Le patron de l'Alliance a fait cette annonce devant un parterre d'industriels et de responsables de l'Otan. Réunis dans la capitale turque à l'occasion d'un Forum sur l'industrie de défense, ils entendent ainsi démontrer l'engagement des alliés européens à développer leurs capacités de défense, comme le réclament les Etats-Unis de Donald Trump.

- Au moins 5% -

La gestion de Donald Trump "consume beaucoup d'énergie" au sein de l'Otan, reconnaît un diplomate à Bruxelles.

Les Européens ont lancé une grande opération séduction, un exercice dans lequel Mark Rutte est passé maître, depuis qu'il a été appelé en 2024 à la tête de cette organisation.

L'an dernier, le président américain avait obtenu des Européens et du Canada qu'ils s'engagent à consacrer au moins 5% de leur produit intérieur brut (PIB) à leur sécurité.

Beaucoup sont encore loin d'atteindre un tel pourcentage mais Mark Rutte ne désespère pas de convaincre Donald Trump que le mouvement est lancé.

En 2025, "les Alliés européens et le Canada ont dépensé près de 20% de plus pour leur défense que l'année précédente. Si l'on considère 2025 et 2026 réunies, cela représente 258 milliards de dollars d'investissements supplémentaires", a-t-il souligné.

Maintenant, "il faut mettre cet argent au service de notre défense", a-t-il ajouté. "Cela signifie faire de l'innovation une priorité absolue, surmonter la fragmentation des industries nationales de défense et réduire les lourdeurs administratives".

Et l'exemple vient d'Ukraine, dont le président Volodymyr Zelensky est attendu mardi à Ankara, où il doit rencontrer, entre autres, Mark Rutte et l'hôte de ce sommet, le président turc Recep Tayyip Erdogan.

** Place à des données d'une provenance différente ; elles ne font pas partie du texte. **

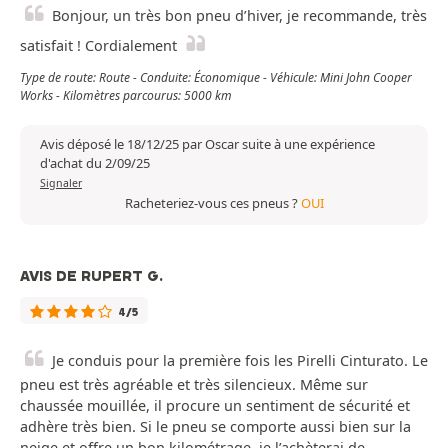
Bonjour, un très bon pneu d’hiver, je recommande, très
satisfait ! Cordialement
Type de route: Route - Conduite: Économique - Véhicule: Mini John Cooper
Works - Kilomètres parcourus: 5000 km
Avis déposé le 18/12/25 par Oscar suite à une expérience
d'achat du 2/09/25
Signaler
Racheteriez-vous ces pneus ?
OUI
AVIS DE RUPERT G.
4/5
Je conduis pour la première fois les Pirelli Cinturato. Le
pneu est très agréable et très silencieux. Même sur
chaussée mouillée, il procure un sentiment de sécurité et
adhère très bien. Si le pneu se comporte aussi bien sur la
neige et offre un bon kilométrage, je l’achèterai de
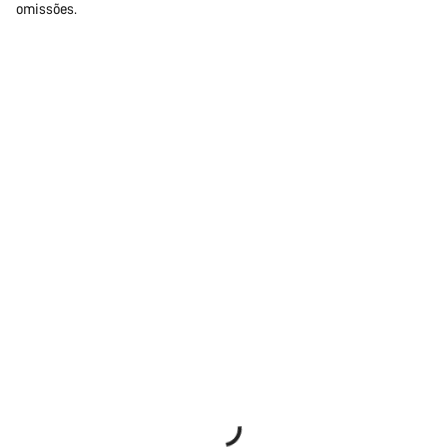
omissões.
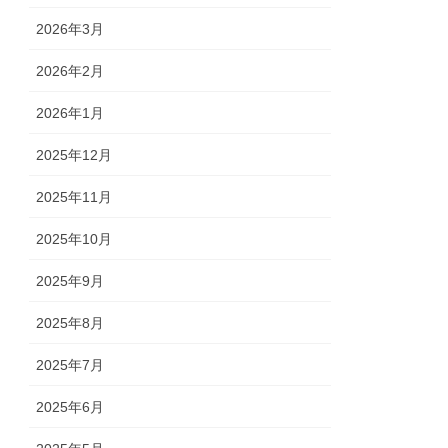
2026年3月
2026年2月
2026年1月
2025年12月
2025年11月
2025年10月
2025年9月
2025年8月
2025年7月
2025年6月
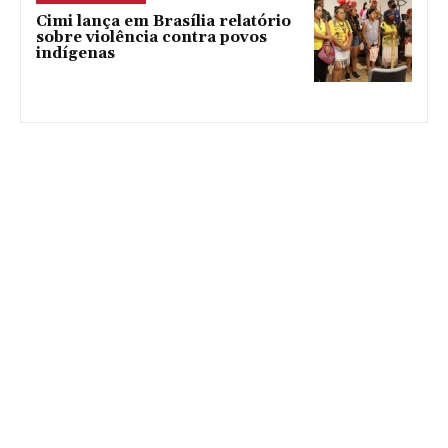
Cimi lança em Brasília relatório
sobre violência contra povos
indígenas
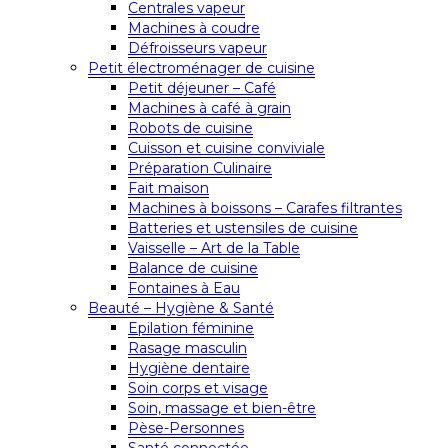
Centrales vapeur
Machines à coudre
Défroisseurs vapeur
Petit électroménager de cuisine
Petit déjeuner – Café
Machines à café à grain
Robots de cuisine
Cuisson et cuisine conviviale
Préparation Culinaire
Fait maison
Machines à boissons – Carafes filtrantes
Batteries et ustensiles de cuisine
Vaisselle – Art de la Table
Balance de cuisine
Fontaines à Eau
Beauté – Hygiène & Santé
Epilation féminine
Rasage masculin
Hygiène dentaire
Soin corps et visage
Soin, massage et bien-être
Pèse-Personnes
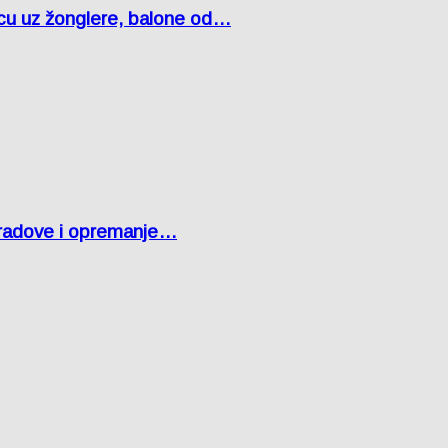
čcu uz žonglere, balone od…
 radove i opremanje…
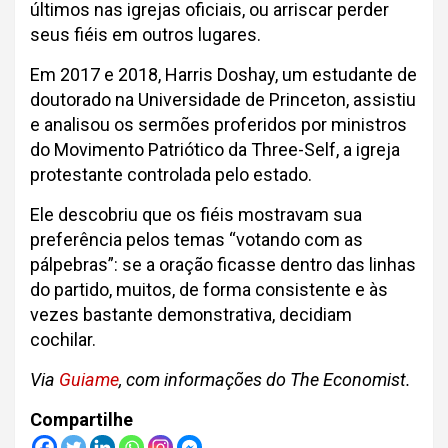
últimos nas igrejas oficiais, ou arriscar perder
seus fiéis em outros lugares.
Em 2017 e 2018, Harris Doshay, um estudante de
doutorado na Universidade de Princeton, assistiu
e analisou os sermões proferidos por ministros
do Movimento Patriótico da Three-Self, a igreja
protestante controlada pelo estado.
Ele descobriu que os fiéis mostravam sua
preferência pelos temas “votando com as
pálpebras”: se a oração ficasse dentro das linhas
do partido, muitos, de forma consistente e às
vezes bastante demonstrativa, decidiam
cochilar.
Via
Guiame
, com informações do The Economist.
Compartilhe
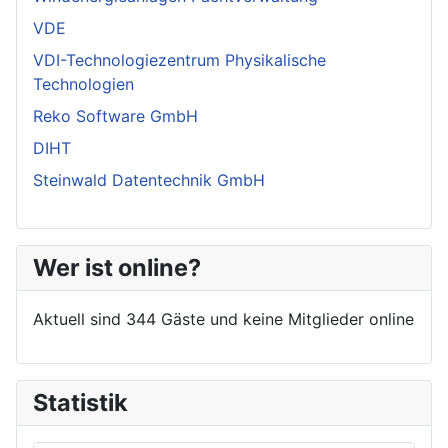
VDE
VDI-Technologiezentrum Physikalische
Technologien
Reko Software GmbH
DIHT
Steinwald Datentechnik GmbH
Wer ist online?
Aktuell sind 344 Gäste und keine Mitglieder online
Statistik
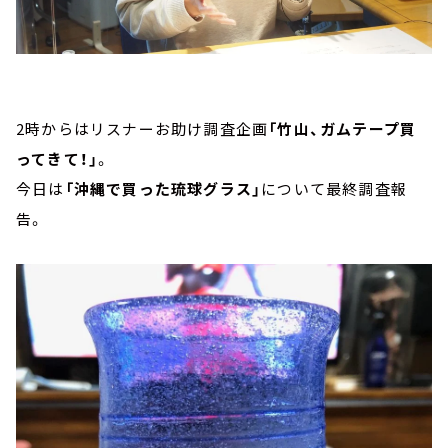
2時からはリスナーお助け調査企画
「竹山、ガムテープ買
ってきて！」
。
今日は
「沖縄で買った琉球グラス」
について最終調査報
告。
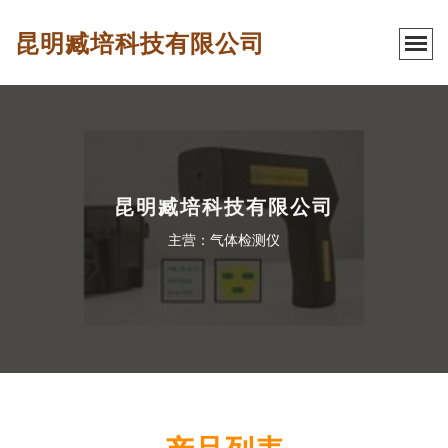
昆明臧培科技有限公司
昆明臧培科技有限公司
主营：气体检测仪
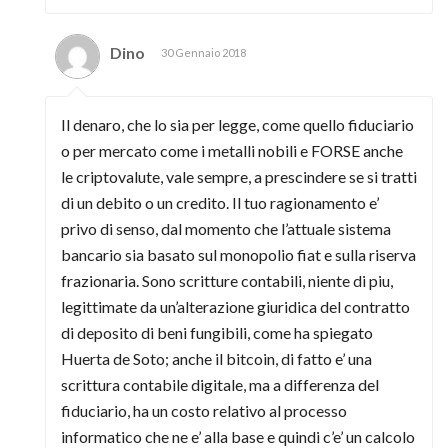
Dino
30 Gennaio 2018
Il denaro, che lo sia per legge, come quello fiduciario
o per mercato come i metalli nobili e FORSE anche
le criptovalute, vale sempre, a prescindere se si tratti
di un debito o un credito. Il tuo ragionamento e’
privo di senso, dal momento che l’attuale sistema
bancario sia basato sul monopolio fiat e sulla riserva
frazionaria. Sono scritture contabili, niente di piu,
legittimate da un’alterazione giuridica del contratto
di deposito di beni fungibili, come ha spiegato
Huerta de Soto; anche il bitcoin, di fatto e’ una
scrittura contabile digitale, ma a differenza del
fiduciario, ha un costo relativo al processo
informatico che ne e’ alla base e quindi c’e’ un calcolo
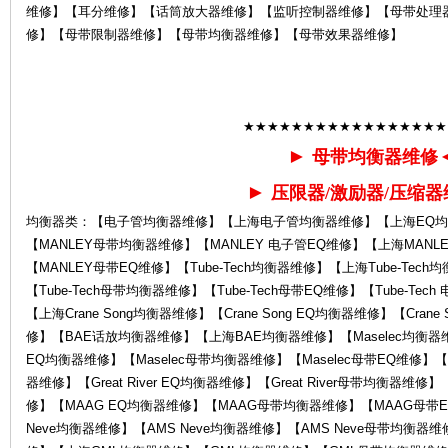
维修】【耳分维修】【话筒放大器维修】【监听控制器维修】【母带处理
修】【母带限制器维修】【母带均衡器维修】【母带效果器维修】
★★★★★★★★★★★★★★★★★
►
母带均衡器维修
售
►
压限器/激励器/压缩器
均衡器类：【电子管均衡器维修】【上海电子管均衡器维修】【上海EQ均
【MANLEY母带均衡器维修】【MANLEY 电子管EQ维修】【上海MANL
【MANLEY母带EQ维修】【Tube-Tech均衡器维修】【上海Tube-Tech均
【Tube-Tech母带均衡器维修】【Tube-Tech母带EQ维修】【Tube-Tec
【上海Crane Song均衡器维修】【Crane Song EQ均衡器维修】【Crane
修】【BAE话放均衡器维修】【上海BAE均衡器维修】【Maselec均衡器维修
EQ均衡器维修】【Maselec母带均衡器维修】【Maselec母带EQ维修】【Grea
后
器维修】【Great River EQ均衡器维修】【Great River母带均衡
修】【MAAG EQ均衡器维修】【MAAG母带均衡器维修】【MAAG母带E
Neve均衡器维修】【AMS Neve均衡器维修】【AMS Neve母带均衡器维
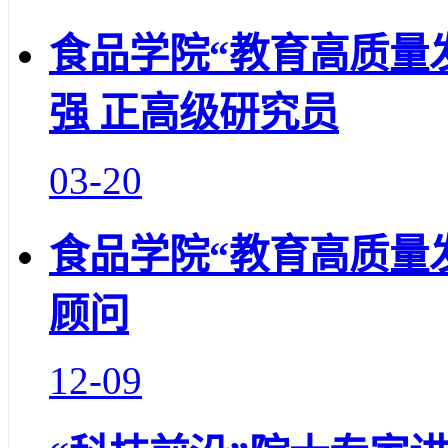
食品学院“教育高质量
强 正高级研究员
03-20
食品学院“教育高质量
顾问
12-09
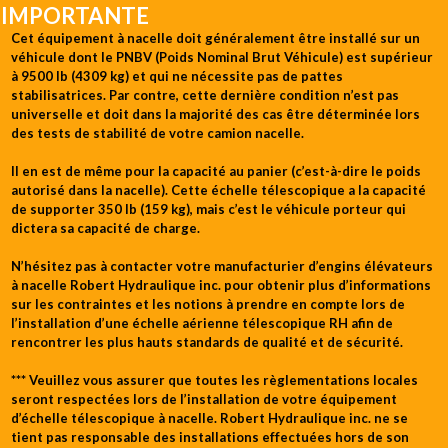
IMPORTANTE
Cet équipement à nacelle doit généralement être installé sur un
véhicule dont le PNBV (Poids Nominal Brut Véhicule) est supérieur
à 9500 lb (4309 kg) et qui ne nécessite pas de pattes
stabilisatrices. Par contre, cette dernière condition n’est pas
universelle et doit dans la majorité des cas être déterminée lors
des tests de stabilité de votre camion nacelle.
Il en est de même pour la capacité au panier (c’est-à-dire le poids
autorisé dans la nacelle). Cette échelle télescopique a la capacité
de supporter 350 lb (159 kg), mais c’est le véhicule porteur qui
dictera sa capacité de charge.
N’hésitez pas à contacter votre manufacturier d’engins élévateurs
à nacelle Robert Hydraulique inc. pour obtenir plus d’informations
sur les contraintes et les notions à prendre en compte lors de
l’installation d’une échelle aérienne télescopique RH afin de
rencontrer les plus hauts standards de qualité et de sécurité.
*** Veuillez vous assurer que toutes les règlementations locales
seront respectées lors de l’installation de votre équipement
d’échelle télescopique à nacelle. Robert Hydraulique inc. ne se
tient pas responsable des installations effectuées hors de son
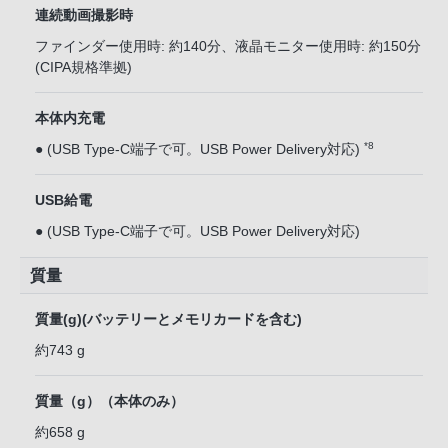
連続動画撮影時
ファインダー使用時: 約140分、液晶モニター使用時: 約150分
(CIPA規格準拠)
本体内充電
*8
● (USB Type-C端子で可。USB Power Delivery対応)
USB給電
● (USB Type-C端子で可。USB Power Delivery対応)
質量
質量(g)(バッテリーとメモリカードを含む)
約743 g
質量（g）（本体のみ）
約658 g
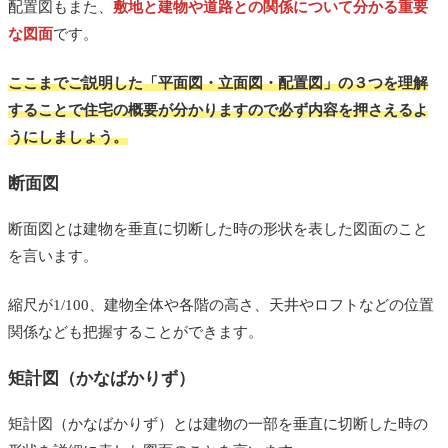
配置図もまた、
敷地と建物や道路との関係について分かる重要
な図面
です。
ここまでご説明した「平面図・立面図・配置図」の３つを理解
することで住宅の概要が分かりますので必ず内容を押さえるよ
うにしましょう。
断面図
断面図とは建物を垂直に切断した時の形状を表した図面のこと
を言います。
縮尺が1/100、建物全体や各階の高さ、天井やロフトなどの位置
関係なども把握することができます。
矩計図（かなばかりず）
矩計図（かなばかりず）とは建物の一部を垂直に切断した時の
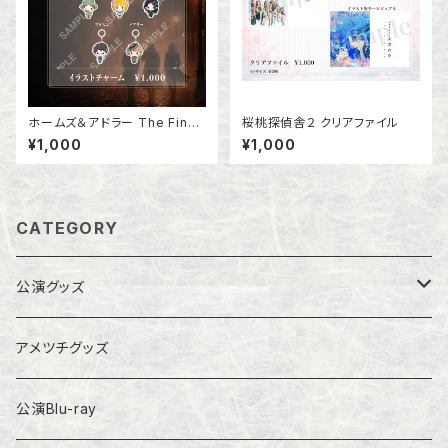
ホームズ＆アドラー The Final
桜桃探偵舎２ クリアファイル
Problem イラストチャーム
¥1,000
¥1,000
CATEGORY
公演グッズ
幻調乱歩シリーズ
アメツチグッズ
その他
公演Blu-ray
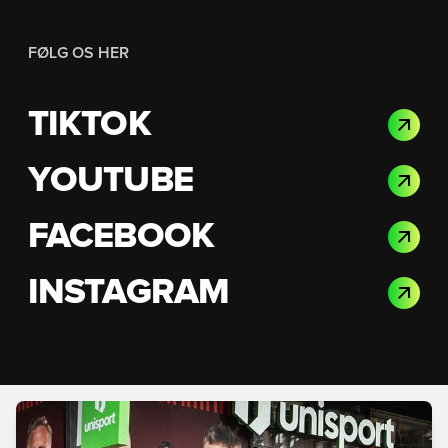
FØLG OS HER
TIKTOK
YOUTUBE
FACEBOOK
INSTAGRAM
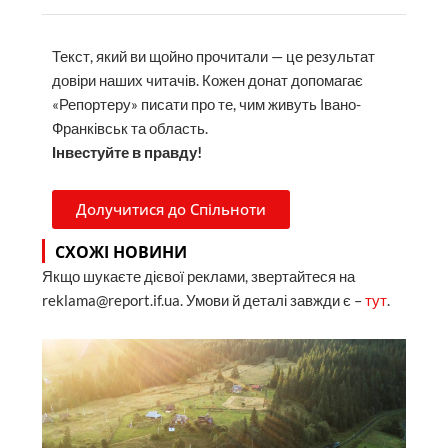
Текст, який ви щойно прочитали — це результат
довіри наших читачів. Кожен донат допомагає
«Репортеру» писати про те, чим живуть Івано-
Франківськ та область.
Інвестуйте в правду!
Долучитися до Спільноти
СХОЖІ НОВИНИ
Якщо шукаєте дієвої реклами, звертайтеся на
reklama@report.if.ua. Умови й деталі завжди є –
тут
.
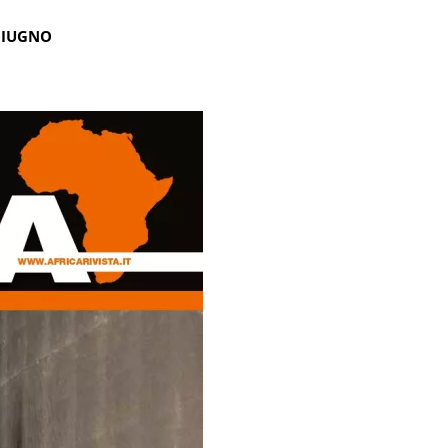
GIUGNO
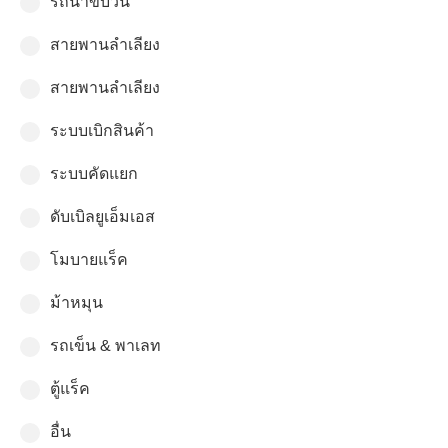
รถนำขบวน
สายพานลำเลียง
สายพานลำเลียง
ระบบเบิกสินค้า
ระบบคัดแยก
ดับเบิลยูเอ็มเอส
โมบายแร็ค
ม้าหมุน
รถเข็น & พาเลท
ตู้แร็ค
อื่น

Le président Zelensky qui s'est entretenu au téléphone ce week-end avec Donald Trump, doit le rencontrer dans la capitale turque.

L'industrie ukrainienne de défense a gagné une expertise et un savoir-faire, notamment en matière de drones, dont les Européens veulent s'inspirer.

A Ankara, les alliés européens de l'Ukraine entendent aussi lui réaffirmer leur soutien.

Avec le Canada, mais sans les Etats-Unis, ils vont s'engager à apporter une aide militaire à Kiev de 40 milliards d'euros en 2026 et au moins autant en 2027, selon des diplomates. Cette somme viendra s'ajouter aux 30 milliards d'euros d'aide militaire que l'Union européenne a promis de son côté, en 2026 comme en 2027, sous forme de prêts.

Les Européens espèrent également confirmer la dynamique favorable à l'Ukraine obtenue au sommet du G7 à Evian, en France, à la mi-juin.

Ils comptent aussi sur M. Erdogan pour contenir un éventuel accès de colère de la part du locataire de la Maison Blanche. L'excellente relation entre les deux hommes est la meilleure chance de succès de ce sommet, selon un diplomate à l'Otan.